The U.S. Supreme Court has announced that it will hear a case challenging the Defense of Marriage Act (DOMA) as unconstitutional. DOMA was enacted by Congress in 1996 and defines 'marriage' as the legal union of a man and a woman as husband and wife, and the word 'spouse' refers only to a person of the opposite sex who is a husband or a wife." DOMA prevents married same-sex couples from receiving federal benefits that all other married couples receive, such as Social Security spousal benefits and health insurance for spouses of federal employees.

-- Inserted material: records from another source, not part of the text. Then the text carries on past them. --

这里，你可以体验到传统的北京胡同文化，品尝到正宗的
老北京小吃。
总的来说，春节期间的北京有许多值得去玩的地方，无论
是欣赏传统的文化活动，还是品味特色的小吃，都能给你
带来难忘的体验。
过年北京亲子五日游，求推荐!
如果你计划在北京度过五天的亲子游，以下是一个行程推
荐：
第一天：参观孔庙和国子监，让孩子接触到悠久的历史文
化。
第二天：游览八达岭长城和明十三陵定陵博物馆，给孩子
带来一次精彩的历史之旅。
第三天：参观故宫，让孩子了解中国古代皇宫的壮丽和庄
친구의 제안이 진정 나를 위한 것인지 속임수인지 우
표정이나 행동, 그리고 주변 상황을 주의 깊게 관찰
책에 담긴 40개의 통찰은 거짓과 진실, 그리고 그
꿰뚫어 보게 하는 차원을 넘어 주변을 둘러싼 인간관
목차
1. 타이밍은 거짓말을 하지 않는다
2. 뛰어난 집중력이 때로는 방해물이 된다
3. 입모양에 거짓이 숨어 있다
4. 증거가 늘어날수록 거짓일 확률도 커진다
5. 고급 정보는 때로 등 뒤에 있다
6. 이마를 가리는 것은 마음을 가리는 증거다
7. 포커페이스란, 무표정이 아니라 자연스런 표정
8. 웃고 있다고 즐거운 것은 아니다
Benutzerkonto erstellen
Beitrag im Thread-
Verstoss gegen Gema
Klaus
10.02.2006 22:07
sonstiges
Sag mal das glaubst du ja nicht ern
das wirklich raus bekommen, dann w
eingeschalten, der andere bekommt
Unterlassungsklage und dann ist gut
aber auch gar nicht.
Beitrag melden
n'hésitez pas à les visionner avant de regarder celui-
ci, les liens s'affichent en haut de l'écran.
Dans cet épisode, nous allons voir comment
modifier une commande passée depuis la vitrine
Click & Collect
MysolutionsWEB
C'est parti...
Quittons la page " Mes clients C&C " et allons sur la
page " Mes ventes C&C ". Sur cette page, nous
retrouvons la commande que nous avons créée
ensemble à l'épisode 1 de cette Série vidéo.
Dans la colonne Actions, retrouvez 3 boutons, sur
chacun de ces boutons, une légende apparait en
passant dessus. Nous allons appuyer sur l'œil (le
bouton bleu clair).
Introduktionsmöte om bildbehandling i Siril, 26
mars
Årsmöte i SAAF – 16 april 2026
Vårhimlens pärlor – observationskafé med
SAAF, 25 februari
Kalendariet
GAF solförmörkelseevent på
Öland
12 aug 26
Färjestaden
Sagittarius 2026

The Supreme Court's decision is expected to come out near the end of June of 2013. Since the case before the Supreme Court only addresses the section of DOMA that deals with federal benefits and taxes, it is unlikely that the decision will have any impact on Florida's version of DOMA which is part of the Florida constitution. Florida's DOMA not only prevents same-sex couples from getting married in Florida, but it also prevents same-sex couples who were legally married in another states from getting divorced in Florida.
The Supreme Court will also hear a challenge to a ballot initiative in California dubbed Proposition 8. If the Court affirms the lower court ruling California will join 9 other states plus the District of Columbia in providing marriage equality for same-sex couples. The Court's decision in this case is more likely to affect Florida marriage and divorce law.